WHAT IS REQUIRED:
Lines in which "pixel" appears should be pulled from the data below.
=-=-=-=-=
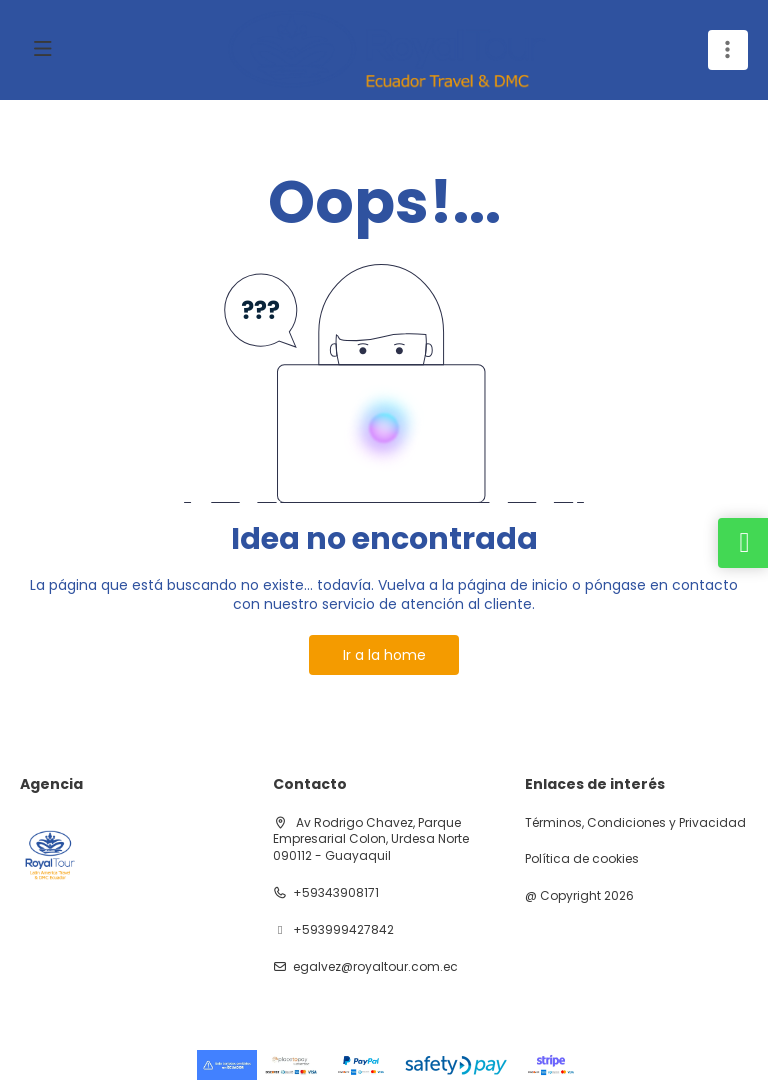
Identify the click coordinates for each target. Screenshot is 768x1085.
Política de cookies (582, 859)
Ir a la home (384, 655)
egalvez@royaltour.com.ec (375, 967)
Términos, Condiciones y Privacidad (635, 823)
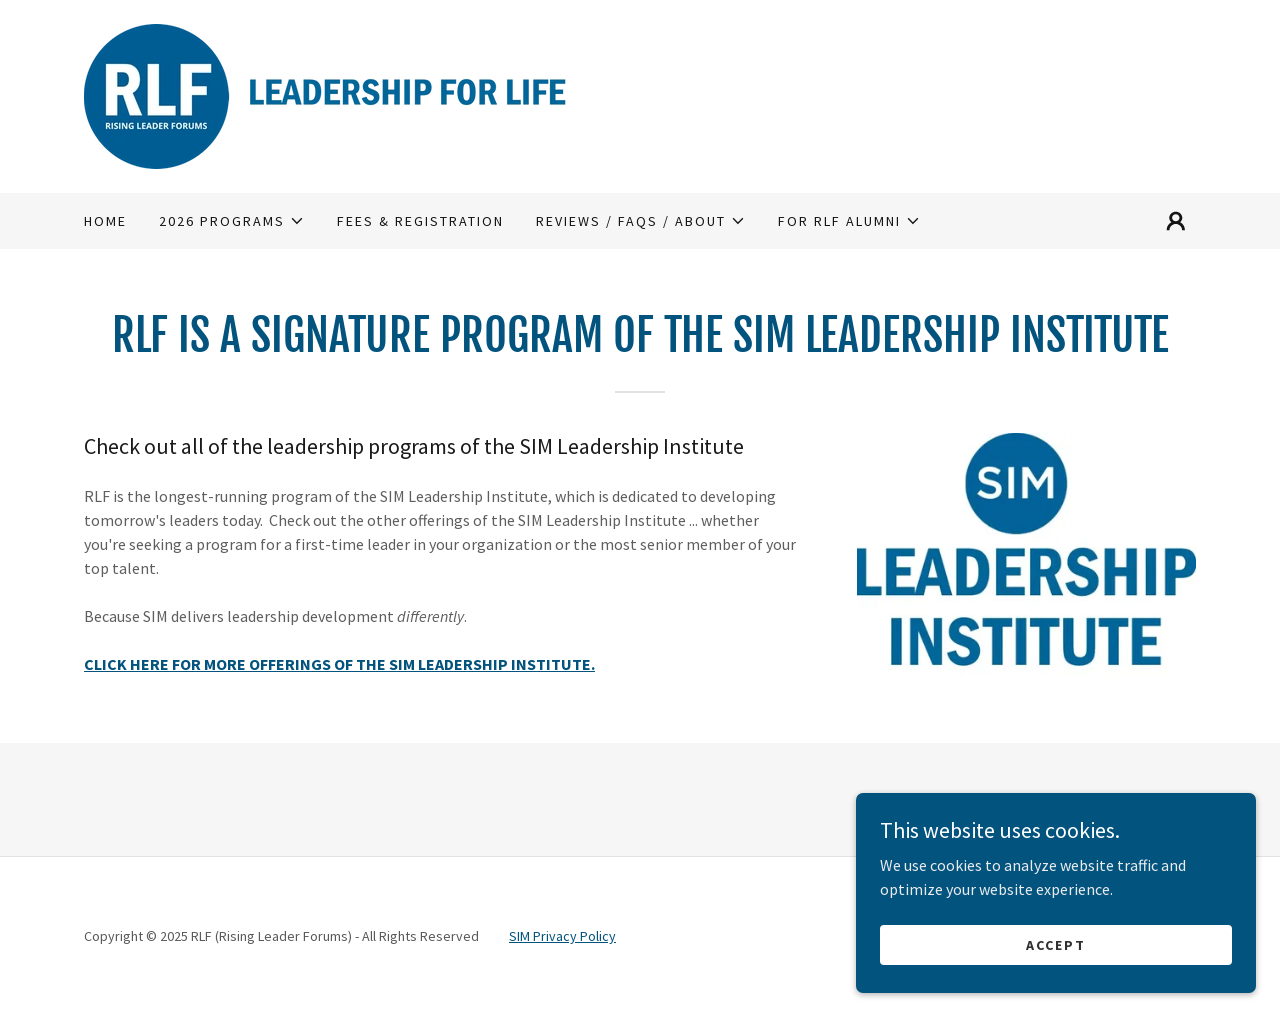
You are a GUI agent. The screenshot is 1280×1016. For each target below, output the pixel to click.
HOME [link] (105, 221)
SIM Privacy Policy (562, 936)
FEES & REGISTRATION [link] (420, 221)
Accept (1056, 944)
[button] (232, 221)
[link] (344, 94)
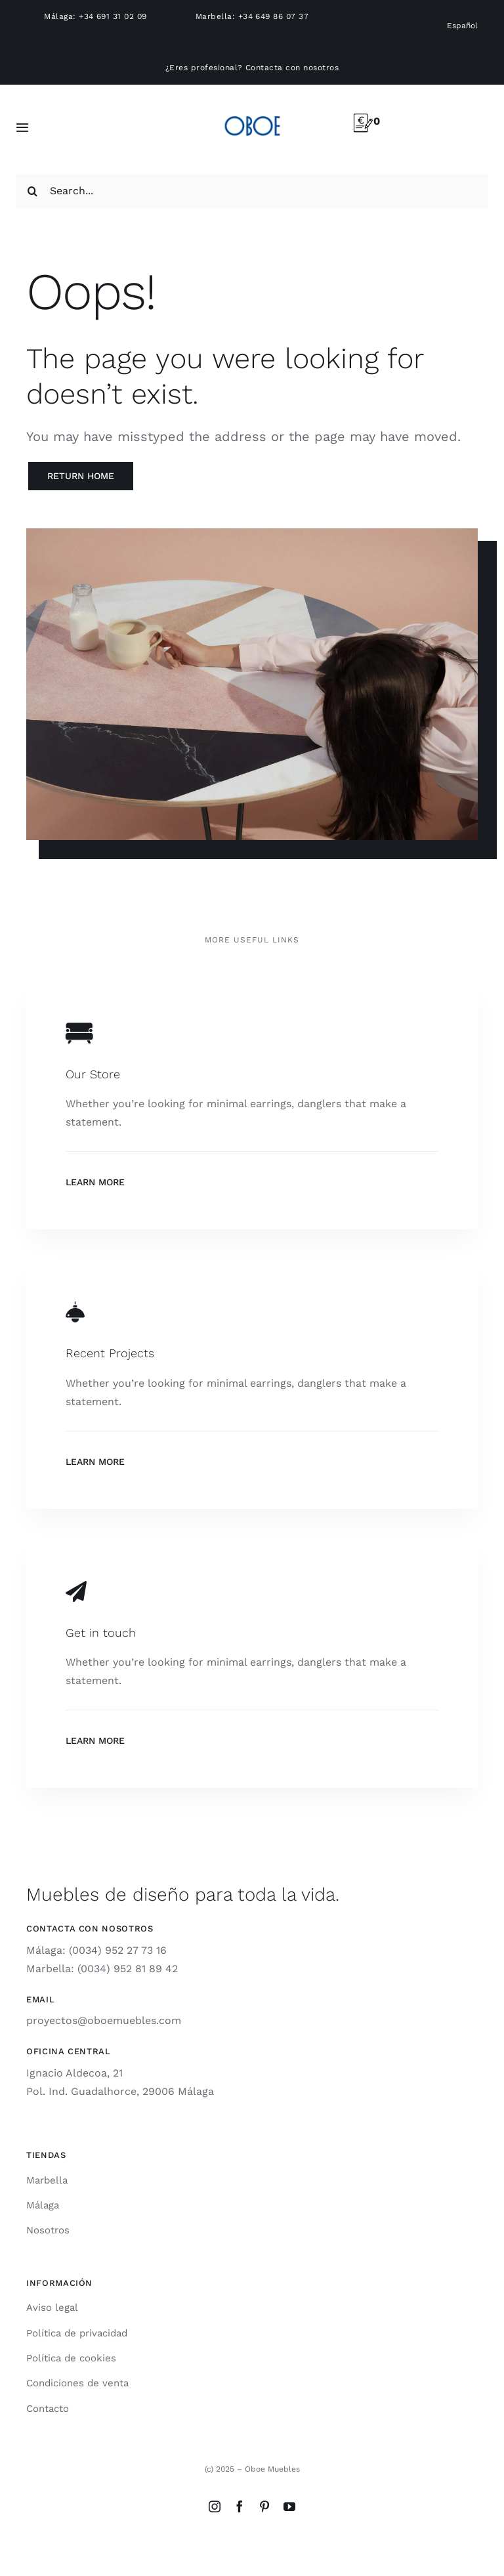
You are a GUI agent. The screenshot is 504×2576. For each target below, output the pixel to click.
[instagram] (214, 2506)
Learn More (95, 1182)
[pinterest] (264, 2506)
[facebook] (239, 2506)
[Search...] (252, 191)
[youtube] (289, 2506)
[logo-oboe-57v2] (252, 114)
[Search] (33, 191)
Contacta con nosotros (292, 67)
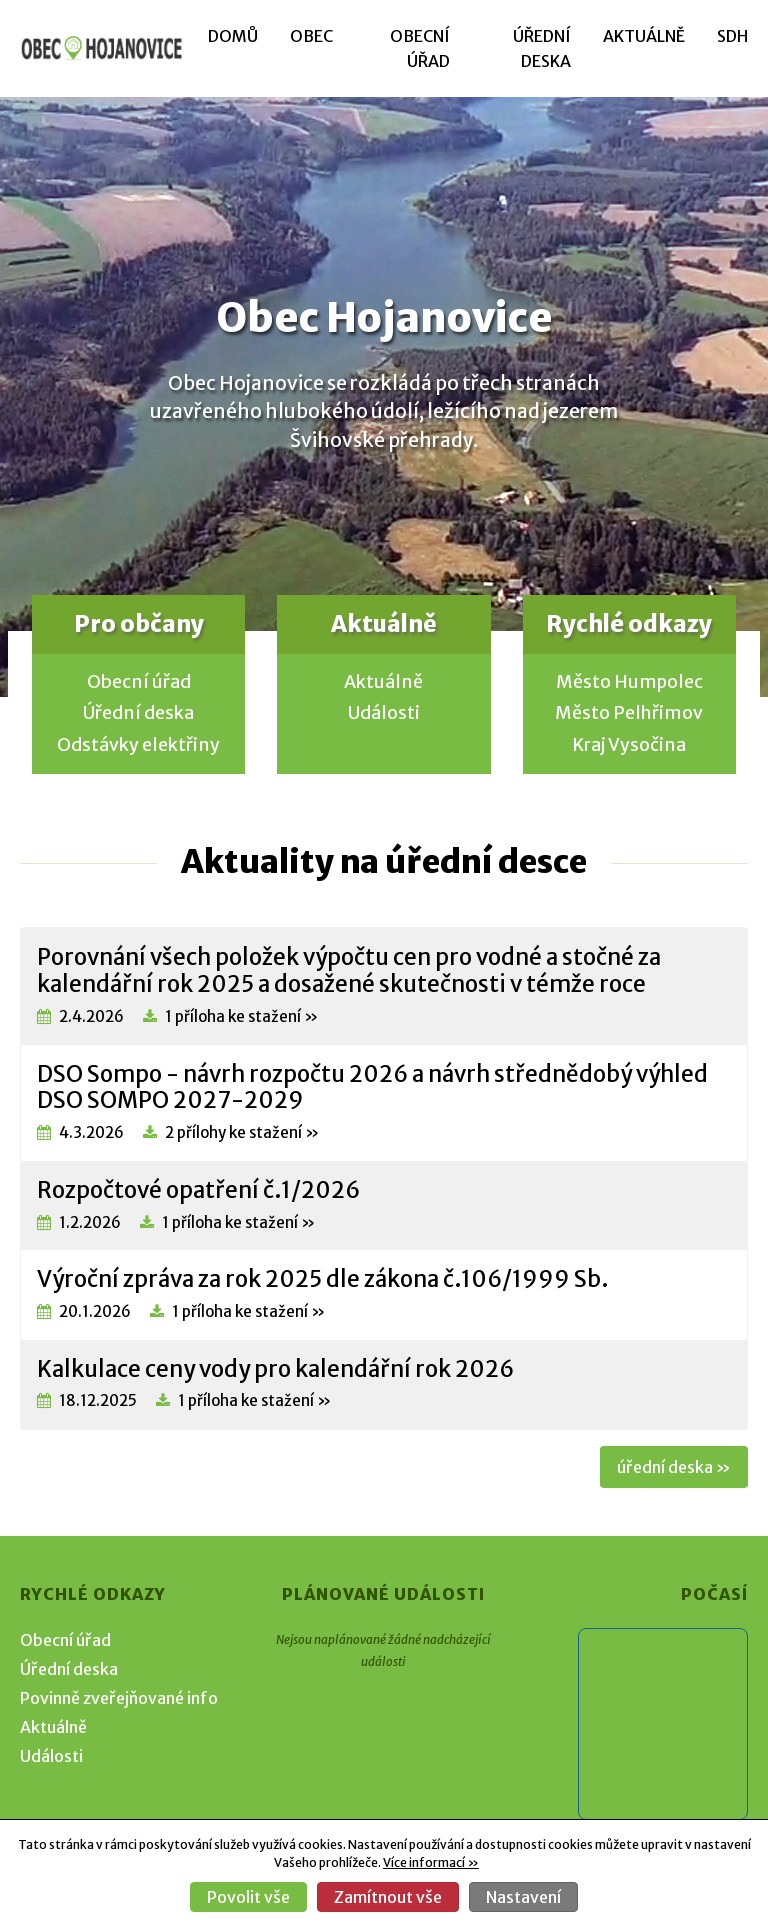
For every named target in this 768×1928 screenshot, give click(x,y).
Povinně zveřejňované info (119, 1698)
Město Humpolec (629, 682)
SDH (732, 36)
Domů (233, 36)
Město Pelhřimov (629, 713)
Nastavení (523, 1897)
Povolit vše (248, 1897)
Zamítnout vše (388, 1897)
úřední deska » (674, 1467)
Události (384, 713)
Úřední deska (138, 713)
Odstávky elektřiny (138, 745)
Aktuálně (644, 36)
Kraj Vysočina (629, 745)
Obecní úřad (139, 682)
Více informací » (431, 1862)
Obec (311, 36)
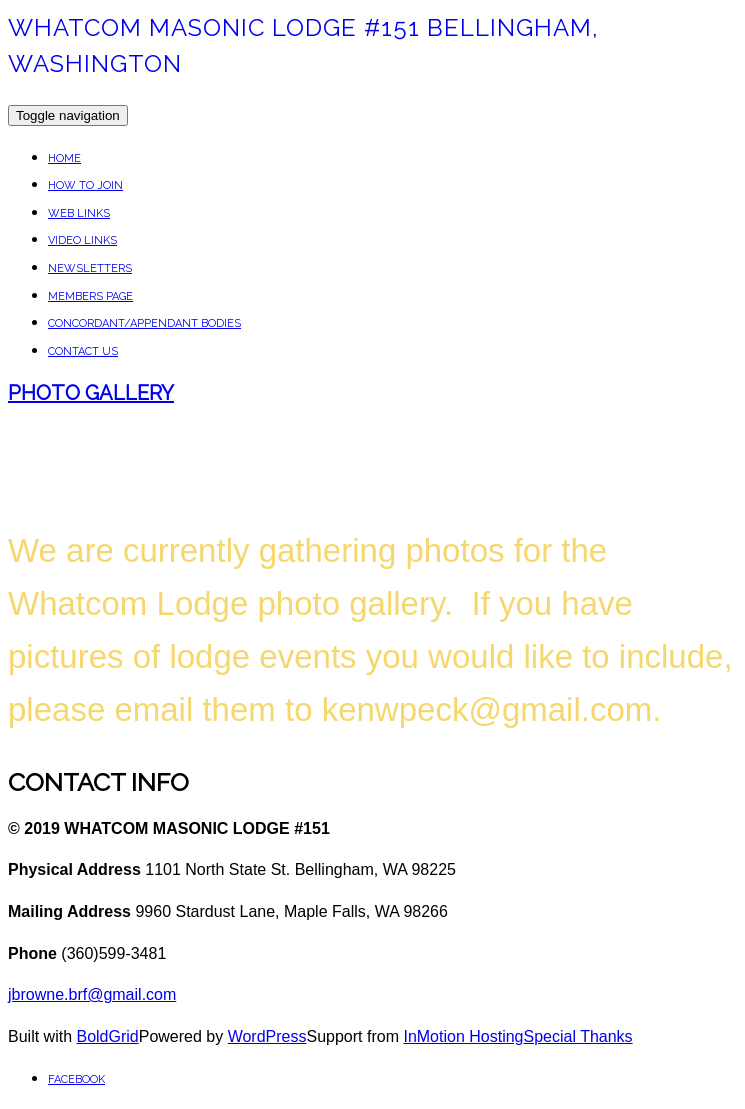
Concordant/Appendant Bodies (144, 323)
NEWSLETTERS (90, 268)
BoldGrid (107, 1036)
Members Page (90, 296)
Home (64, 158)
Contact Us (83, 351)
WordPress (267, 1036)
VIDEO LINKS (82, 240)
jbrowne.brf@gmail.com (92, 994)
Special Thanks (578, 1036)
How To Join (85, 185)
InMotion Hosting (463, 1036)
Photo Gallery (91, 393)
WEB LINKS (79, 213)
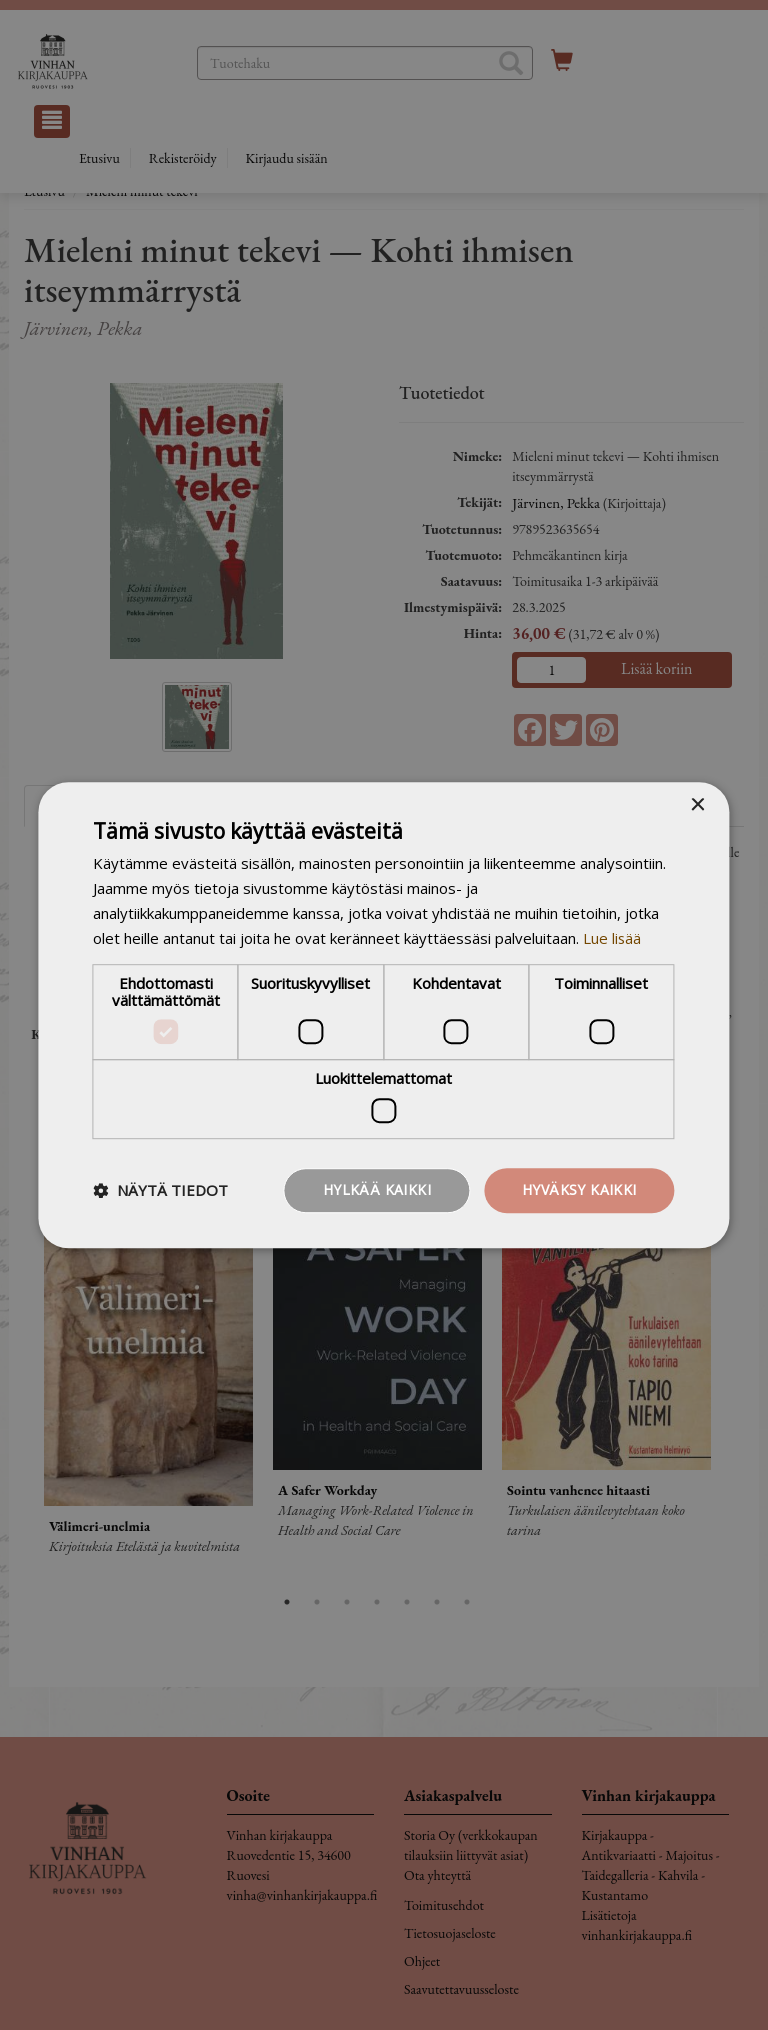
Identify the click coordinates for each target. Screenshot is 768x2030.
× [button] (697, 805)
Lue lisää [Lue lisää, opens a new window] (612, 938)
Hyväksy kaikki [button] (579, 1189)
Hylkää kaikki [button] (377, 1189)
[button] (160, 1190)
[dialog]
=-=-=-=-=
YOUR RESPONSE:
You are a GUI agent. The screenshot is 1280×1016. For each target below, output the pixel to click.
You are a GUI agent. The screenshot is 504×2576. For each target below, output the pixel to click.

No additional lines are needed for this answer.